Content starts

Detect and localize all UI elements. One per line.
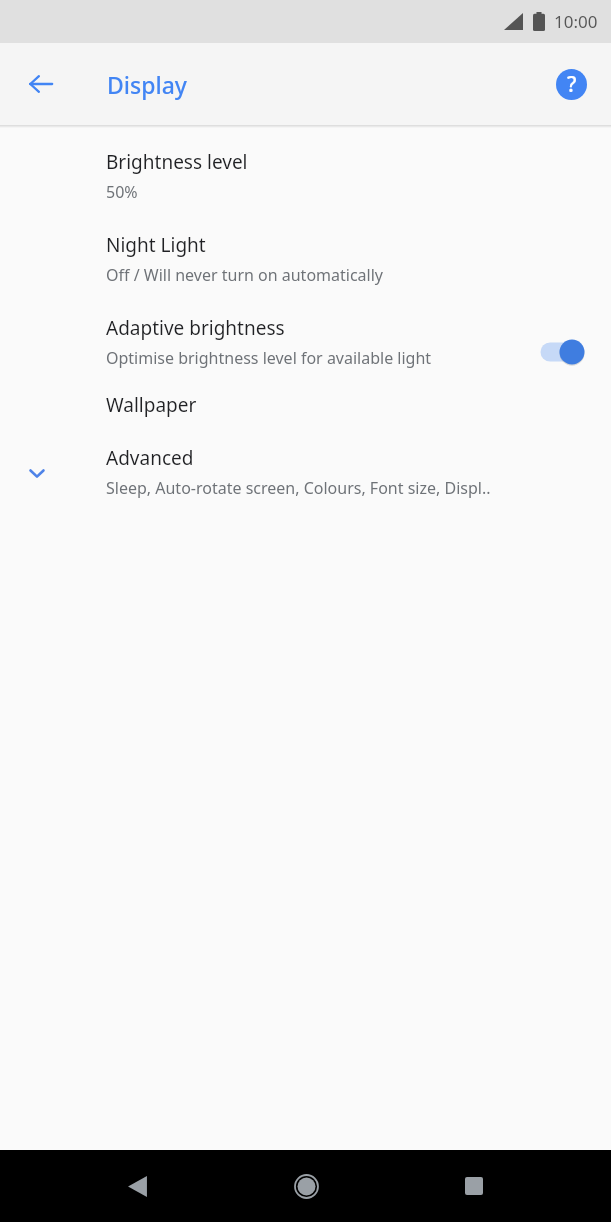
staticText: 10:00 xyxy=(554,10,598,33)
staticText: Sleep, Auto-rotate screen, Colours, Font… xyxy=(106,477,491,499)
button[interactable]: Brightness level xyxy=(0,149,611,203)
staticText: Night Light xyxy=(106,232,206,258)
staticText: Optimise brightness level for available … xyxy=(106,347,432,369)
button[interactable]: Night Light xyxy=(0,232,611,286)
button[interactable]: Adaptive brightness xyxy=(0,315,611,369)
staticText: Advanced xyxy=(106,445,194,471)
staticText: Display xyxy=(107,69,187,100)
staticText: Off / Will never turn on automatically xyxy=(106,264,383,286)
staticText: Wallpaper xyxy=(106,392,197,418)
button[interactable]: Recent apps xyxy=(444,1156,504,1216)
button[interactable]: Back xyxy=(107,1156,167,1216)
button[interactable]: Home xyxy=(276,1156,336,1216)
button[interactable]: Help xyxy=(549,62,593,106)
button[interactable]: Adaptive brightness toggle xyxy=(535,335,589,369)
staticText: ? xyxy=(567,70,577,99)
button[interactable]: Wallpaper xyxy=(0,392,611,418)
button[interactable]: Advanced xyxy=(0,445,611,499)
button[interactable]: Back xyxy=(17,60,65,108)
staticText: 50% xyxy=(106,181,138,203)
staticText: Brightness level xyxy=(106,149,248,175)
staticText: Adaptive brightness xyxy=(106,315,285,341)
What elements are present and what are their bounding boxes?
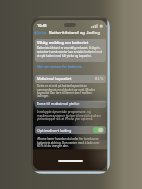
staticText: 10:45: [37, 23, 47, 28]
staticText: Innebygde dynamiske programvare- og mask…: [37, 110, 103, 121]
staticText: Batteriets tilstand er vesentlig reduser…: [37, 46, 104, 58]
staticText: Evne til maksimal ytelse: [37, 101, 80, 106]
button[interactable]: Viktig melding om batteriet: [35, 39, 106, 62]
button[interactable]: Maksimal kapasitet: [35, 75, 106, 83]
button[interactable]: Mer om service for batteriet...: [37, 64, 85, 69]
staticText: Dette er et mål på batterikapasiteten sa…: [37, 84, 103, 98]
button[interactable]: Geba: [34, 30, 47, 36]
staticText: 83 %: [95, 76, 104, 81]
staticText: Batteritilstand og -lading: [49, 30, 101, 36]
button[interactable]: Optimalisert lading, på: [93, 127, 104, 133]
staticText: Viktig melding om batteriet: [37, 40, 89, 45]
staticText: Mer om service for batteriet...: [37, 64, 85, 69]
staticText: Geba: [36, 30, 47, 36]
button[interactable]: Evne til maksimal ytelse: [35, 100, 106, 108]
staticText: Maksimal kapasitet: [37, 76, 72, 81]
staticText: Optimalisert lading: [37, 128, 72, 133]
staticText: iPhone lærer hvordan du lader for å redu…: [37, 137, 103, 148]
button[interactable]: Optimalisert lading: [35, 126, 106, 134]
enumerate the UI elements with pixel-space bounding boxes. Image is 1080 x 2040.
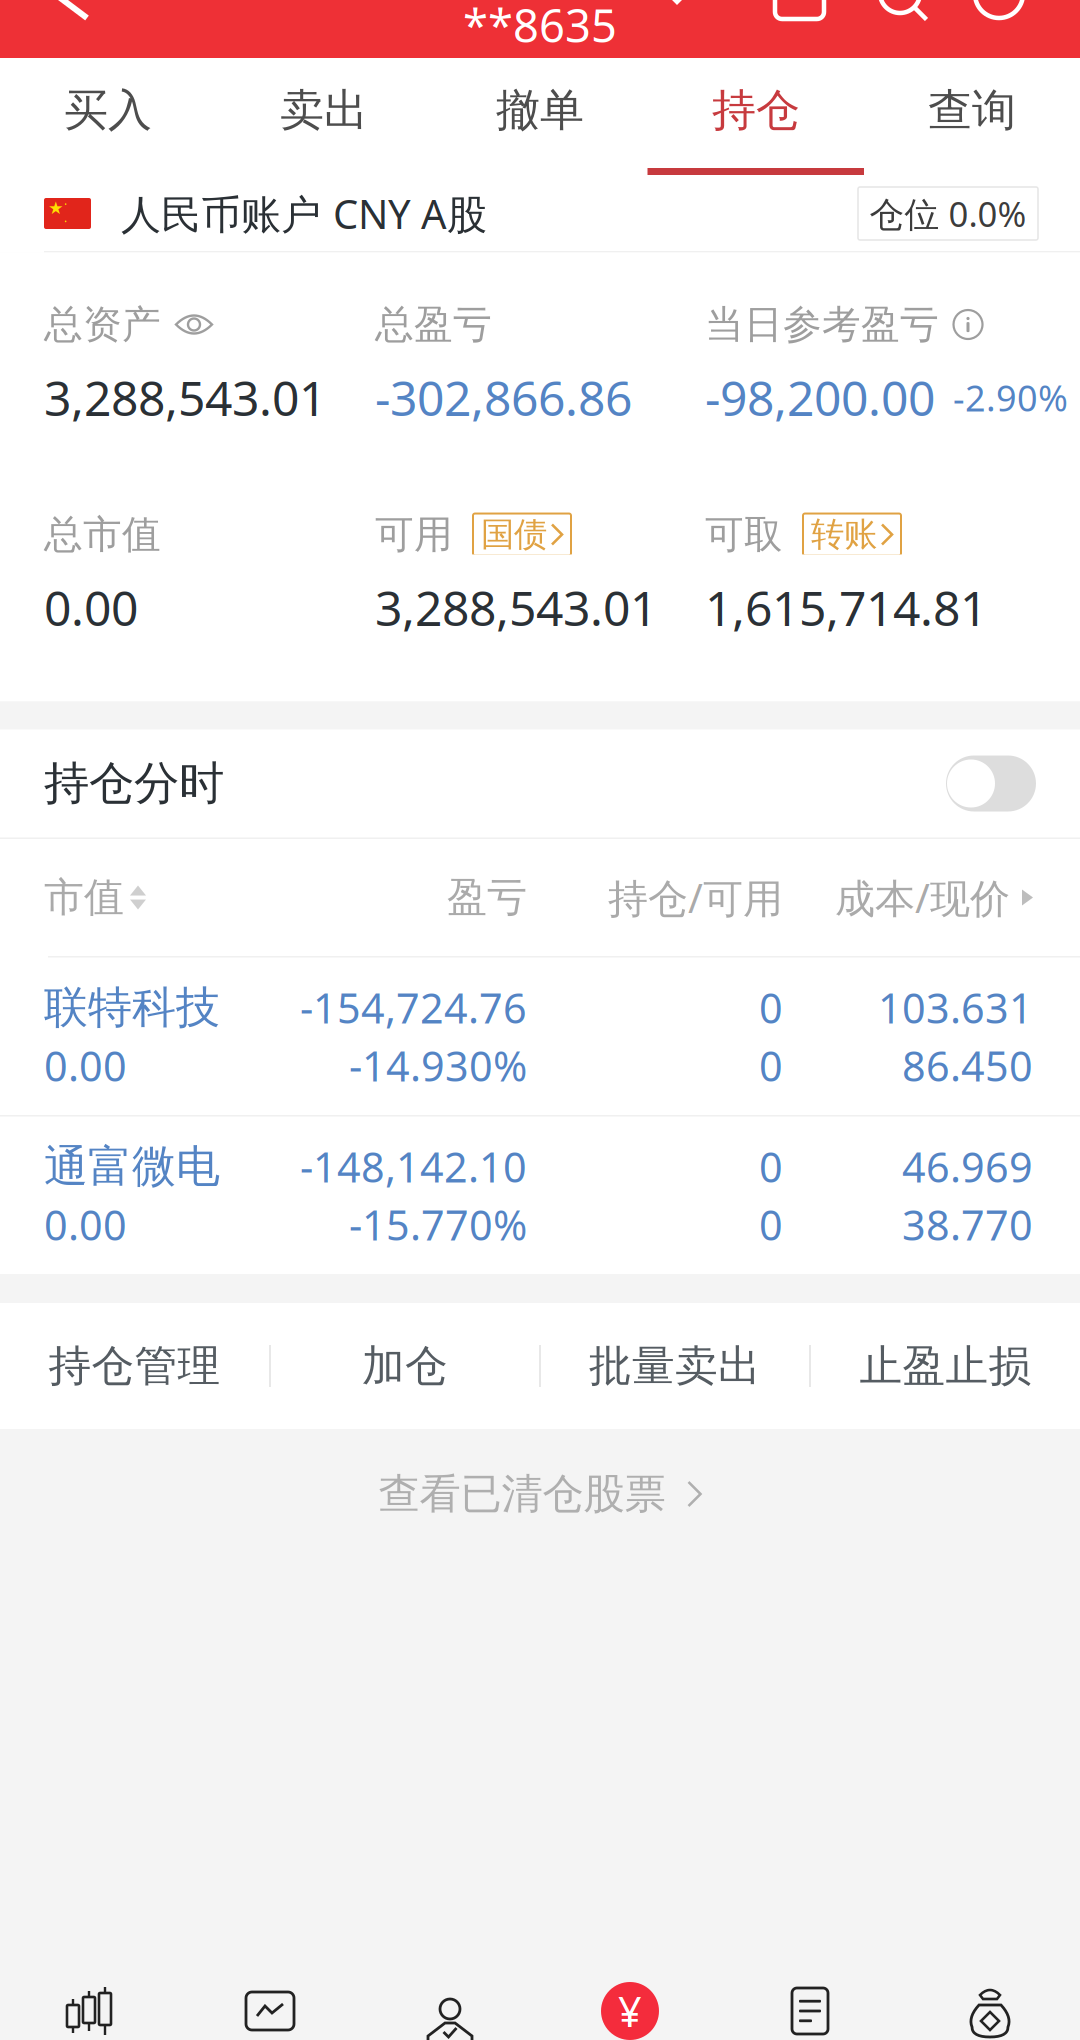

Content ends

Exercise requirements:
Output the lines above in full and exactly. Leave out every picture.

Answer for the task:
Detect and localize all UI elements. One per line.
staticText: 10:00 xyxy=(554,10,598,33)
staticText: Sleep, Auto-rotate screen, Colours, Font… xyxy=(106,477,491,499)
button[interactable]: Brightness level xyxy=(0,149,611,203)
staticText: Night Light xyxy=(106,232,206,258)
staticText: Optimise brightness level for available … xyxy=(106,347,432,369)
button[interactable]: Night Light xyxy=(0,232,611,286)
button[interactable]: Adaptive brightness xyxy=(0,315,611,369)
staticText: Advanced xyxy=(106,445,194,471)
staticText: Display xyxy=(107,69,187,100)
staticText: Off / Will never turn on automatically xyxy=(106,264,383,286)
staticText: Wallpaper xyxy=(106,392,197,418)
button[interactable]: Recent apps xyxy=(444,1156,504,1216)
button[interactable]: Back xyxy=(107,1156,167,1216)
button[interactable]: Home xyxy=(276,1156,336,1216)
button[interactable]: Help xyxy=(549,62,593,106)
button[interactable]: Adaptive brightness toggle xyxy=(535,335,589,369)
staticText: ? xyxy=(567,70,577,99)
button[interactable]: Wallpaper xyxy=(0,392,611,418)
button[interactable]: Advanced xyxy=(0,445,611,499)
button[interactable]: Back xyxy=(17,60,65,108)
staticText: 50% xyxy=(106,181,138,203)
staticText: Brightness level xyxy=(106,149,248,175)
staticText: Adaptive brightness xyxy=(106,315,285,341)
What elements are present and what are their bounding boxes?
staticText: 10:45: [37, 23, 47, 28]
staticText: Innebygde dynamiske programvare- og mask…: [37, 110, 103, 121]
staticText: Batteriets tilstand er vesentlig reduser…: [37, 46, 104, 58]
staticText: Evne til maksimal ytelse: [37, 101, 80, 106]
button[interactable]: Viktig melding om batteriet: [35, 39, 106, 62]
button[interactable]: Maksimal kapasitet: [35, 75, 106, 83]
button[interactable]: Mer om service for batteriet...: [37, 64, 85, 69]
staticText: Dette er et mål på batterikapasiteten sa…: [37, 84, 103, 98]
button[interactable]: Geba: [34, 30, 47, 36]
staticText: 83 %: [95, 76, 104, 81]
staticText: Batteritilstand og -lading: [49, 30, 101, 36]
button[interactable]: Optimalisert lading, på: [93, 127, 104, 133]
staticText: Viktig melding om batteriet: [37, 40, 89, 45]
staticText: Mer om service for batteriet...: [37, 64, 85, 69]
staticText: Geba: [36, 30, 47, 36]
button[interactable]: Evne til maksimal ytelse: [35, 100, 106, 108]
staticText: Maksimal kapasitet: [37, 76, 72, 81]
staticText: Optimalisert lading: [37, 128, 72, 133]
staticText: iPhone lærer hvordan du lader for å redu…: [37, 137, 103, 148]
button[interactable]: Optimalisert lading: [35, 126, 106, 134]
enumerate the UI elements with pixel-space bounding boxes. Image is 1080 x 2040.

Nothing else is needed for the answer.